[What the task requires]
Pictures should be omitted from your copy. Everything else in the entries below must be restated word for word.

####

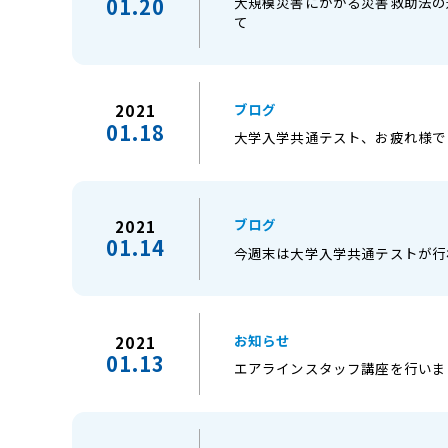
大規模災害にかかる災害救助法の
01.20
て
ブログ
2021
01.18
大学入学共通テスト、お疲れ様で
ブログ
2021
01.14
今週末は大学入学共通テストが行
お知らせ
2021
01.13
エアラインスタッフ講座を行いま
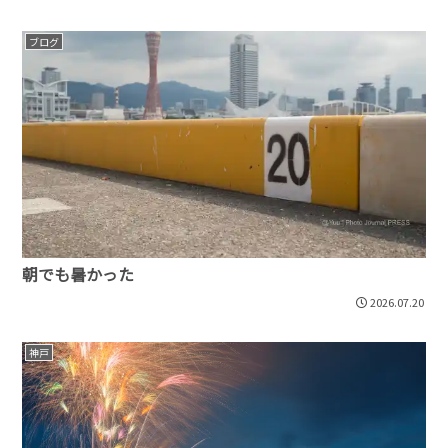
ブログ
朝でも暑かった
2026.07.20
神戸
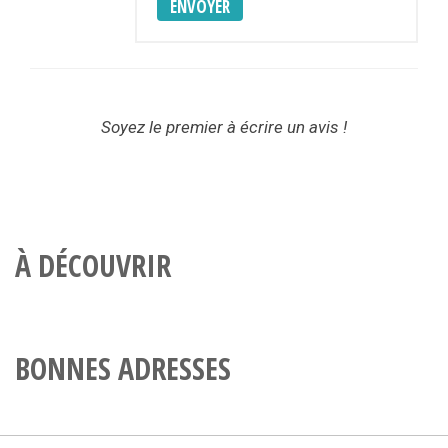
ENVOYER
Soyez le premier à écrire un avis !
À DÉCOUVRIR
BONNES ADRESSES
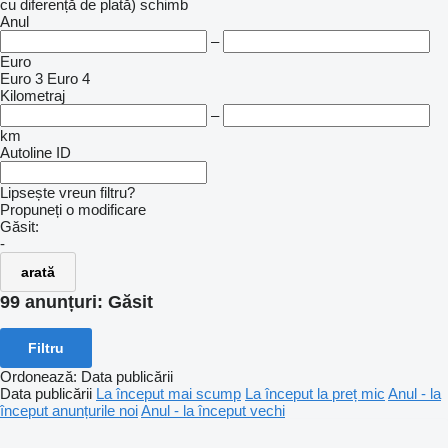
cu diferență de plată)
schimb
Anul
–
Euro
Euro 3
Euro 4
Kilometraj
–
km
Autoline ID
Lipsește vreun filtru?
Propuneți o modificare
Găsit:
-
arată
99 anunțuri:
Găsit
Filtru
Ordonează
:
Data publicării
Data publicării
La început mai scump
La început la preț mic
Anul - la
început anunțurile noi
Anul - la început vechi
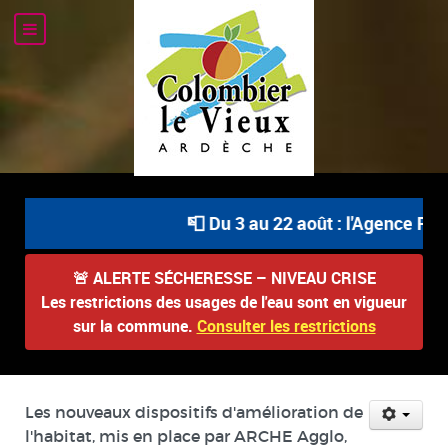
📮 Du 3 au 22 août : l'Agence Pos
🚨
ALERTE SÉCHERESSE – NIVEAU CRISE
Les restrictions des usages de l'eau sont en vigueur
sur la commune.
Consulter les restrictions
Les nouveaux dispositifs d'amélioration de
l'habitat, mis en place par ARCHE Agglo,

####

[Solution]
大規模災害にかかる災害救助法の
01.20
て
ブログ
2021
01.18
大学入学共通テスト、お疲れ様で
ブログ
2021
01.14
今週末は大学入学共通テストが行
お知らせ
2021
01.13
エアラインスタッフ講座を行いま
ブログ
朝でも暑かった
2026.07.20
神戸
ENVOYER
Soyez le premier à écrire un avis !
À DÉCOUVRIR
BONNES ADRESSES
cu diferență de plată)
schimb
Anul
–
Euro
Euro 3
Euro 4
Kilometraj
–
km
Autoline ID
Lipsește vreun filtru?
Propuneți o modificare
Găsit:
-
arată
99 anunțuri:
Găsit
Filtru
Ordonează
:
Data publicării
Data publicării
La început mai scump
La început la preț mic
Anul - la
început anunțurile noi
Anul - la început vechi
📮 Du 3 au 22 août : l'Agence Pos
🚨
ALERTE SÉCHERESSE – NIVEAU CRISE
Les restrictions des usages de l'eau sont en vigueur
sur la commune.
Consulter les restrictions
Les nouveaux dispositifs d'amélioration de
l'habitat, mis en place par ARCHE Agglo,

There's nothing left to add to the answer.